I got a membership on Face Book. I kept getting invitations to be so-and-so’s Friend, and after a while it looked ungracious not to accept, so I filled out the form and chose a password and was immediately overwhelmed by possibilities of which I’ll likely never avail myself. Since then people have been signing up to be my Friends, and though I don’t know exactly what that entails, it is already fascinating watching the bonds of relationship (some of it quite unlikely) expand across the world. Isabella Yeager is the only contact I have initiated myself. Some people claim that we have a "Friend" in common, though who is not always specified, and usually I have no idea.

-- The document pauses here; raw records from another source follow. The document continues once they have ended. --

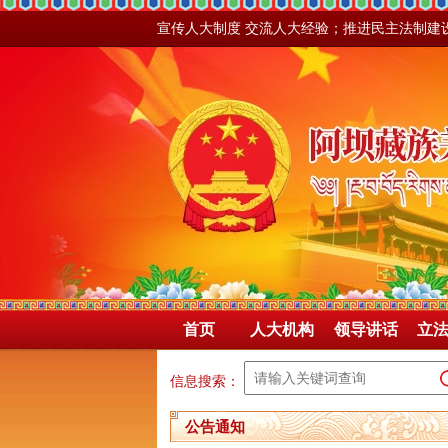
宣传人大制度 交流人大经验；推进民主法制建
首页
人大机构
领导讲话
立
信息搜索：
公告通知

There is never time to follow these things to an useful end.

Trying to turn my thoughts to the blue anemone and the white bloodroot, to the students who may be bringers-of-joy, if today is a lucky day.

Evening: Almost supernatural exhaustion. Hard round moon and a host of stars. Sang for Maundy Thursday service. In the bride’s room before service, I lit a candle and prayed for my fury to disappear, for my anger to fade, for my selfishness to sink into the earth. I’m not sure those prayers have been answered yet. I was impatient with the service, impatient with the ceremony and symbolism I once loved. Love’s cruelty toward me through many years made me impatient with him, made me mock things I believe holy in my heart. I cannot quite forget the cruelty, but I have striven to get beyond it, striven not to gnaw the rind of it over and over in the solitude of my heart. That’s what I was praying for in the bride’s room, a prayer that was not quite answered. The moon is so beautiful it should make all other concerns as nothing.